ISSUE: Medicare reimbursements to HMH
OUR VIEW: The first of many
Let’s pretend you are a business owner who provides a variety of services to your consumers. In return, your consumers pay for your services using an assortment of agreed upon compensation methods. One of these methods involves payment of a portion of the bill by a third party.
Now, consider this circumstance in the scenario. The third party fails to reimburse you for the service you have provided to your end consumer. You’ve exhausted all available avenues to hold the third party accountable for payment, including using available mediators, without success. You can’t repossess the services you’ve provided to the end consumer, and they’ve paid you the portion of the bill for which they’re responsible.
What do you do? One option is to take the issue before the appropriate court of law in hopes of getting proper restitution. This is just what Hardin Memorial Hospital has chosen to do.
Last month, HMH filed a federal lawsuit in U.S. District Court against Secretary of Health and Human Services Kathleen Sebelius. The suit claims her department has failed to reimburse the hospital for Medicare payments HMH says it’s owed for providing hyperbaric oxygen therapy to a Medicare participant patient in 2008.

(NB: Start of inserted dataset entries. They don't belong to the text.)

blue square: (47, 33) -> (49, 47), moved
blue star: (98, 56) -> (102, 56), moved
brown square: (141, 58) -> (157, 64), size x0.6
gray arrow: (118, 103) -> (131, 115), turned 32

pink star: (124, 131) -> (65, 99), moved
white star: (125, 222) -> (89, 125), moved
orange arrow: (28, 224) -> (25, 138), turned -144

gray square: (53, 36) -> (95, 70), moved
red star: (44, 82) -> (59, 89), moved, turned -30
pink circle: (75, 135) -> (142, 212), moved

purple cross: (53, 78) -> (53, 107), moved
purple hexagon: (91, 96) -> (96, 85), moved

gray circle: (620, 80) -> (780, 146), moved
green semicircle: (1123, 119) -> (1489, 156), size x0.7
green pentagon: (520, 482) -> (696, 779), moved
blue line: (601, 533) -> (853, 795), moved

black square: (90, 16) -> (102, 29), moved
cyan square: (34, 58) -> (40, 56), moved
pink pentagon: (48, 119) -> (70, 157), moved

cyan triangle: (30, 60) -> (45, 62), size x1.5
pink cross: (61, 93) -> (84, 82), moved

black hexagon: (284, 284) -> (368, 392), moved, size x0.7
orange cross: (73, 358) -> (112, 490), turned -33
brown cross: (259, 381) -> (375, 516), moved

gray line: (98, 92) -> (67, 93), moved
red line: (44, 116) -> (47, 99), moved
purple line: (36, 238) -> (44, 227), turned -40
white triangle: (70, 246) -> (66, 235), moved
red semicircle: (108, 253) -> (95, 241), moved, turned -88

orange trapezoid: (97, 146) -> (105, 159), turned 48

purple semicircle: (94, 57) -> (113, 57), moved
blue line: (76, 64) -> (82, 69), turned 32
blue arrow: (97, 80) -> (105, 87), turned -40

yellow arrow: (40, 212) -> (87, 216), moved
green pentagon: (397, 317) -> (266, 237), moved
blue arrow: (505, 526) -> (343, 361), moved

In the suit, HMH claims that it followed established standard practice and treatment protocols for dealing with such cases as outlined in the Medicare National Coverage Determinations Manual. Following the hospital’s treatment using a variety of therapies over a period of time, the patient eventually improved. Medicare reimbursement, however, was denied.
This is a single suit that, no doubt, will be accompanied by hospitals across the country as the federal government flexes its muscle to cut waste from the Medicare system.
These suits will be costly for the hospitals and stakeholders involved, whether private or public. They’ll require enormous amounts of time, energy and money to litigate. And in many cases, the litigation expenses will likely out-weigh the payments denied.
But as HMH CEO David Gray alluded when commenting on the suit, not all Medicare filings are fraudulent. For every bad apple provider in the health care industry barrel that seeks to take advantage of Medicare money inappropriately or illegally, there are hundreds of others that are above board and beyond reproach.
While it’s critical that fraud and wasteful spending are cut from the health care system, it’s equally critical that private and federal insurance and benefit programs pay what they’re responsible for paying.
This suit, and the myriad to follow here and nationally, can play a role in the possibility of striking this balance. The question is, will such balance ever be established in a health care system as sick as the patients it seeks to serve?
This editorial represents a consensus of The News-Enterprise editorial board.